** Work task **
There is a line containing "and 2-4 unit" in the entries below. Repeat that line and every line after it exactly, and nothing more.

★ ★ ★

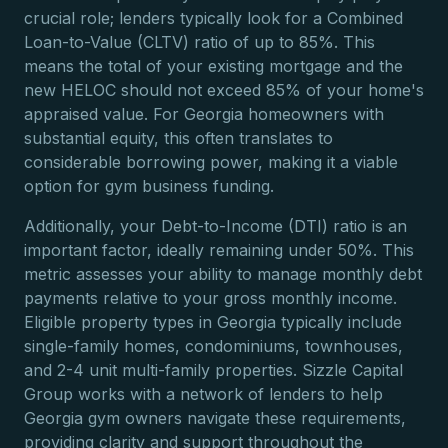
crucial role; lenders typically look for a Combined
Loan-to-Value (CLTV) ratio of up to 85%. This
means the total of your existing mortgage and the
new HELOC should not exceed 85% of your home's
appraised value. For Georgia homeowners with
substantial equity, this often translates to
considerable borrowing power, making it a viable
option for gym business funding.
Additionally, your Debt-to-Income (DTI) ratio is an
important factor, ideally remaining under 50%. This
metric assesses your ability to manage monthly debt
payments relative to your gross monthly income.
Eligible property types in Georgia typically include
single-family homes, condominiums, townhouses,
and 2-4 unit multi-family properties. Sizzle Capital
Group works with a network of lenders to help
Georgia gym owners navigate these requirements,
providing clarity and support throughout the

★ ★ ★

** Response **
and 2-4 unit multi-family properties. Sizzle Capital
Group works with a network of lenders to help
Georgia gym owners navigate these requirements,
providing clarity and support throughout the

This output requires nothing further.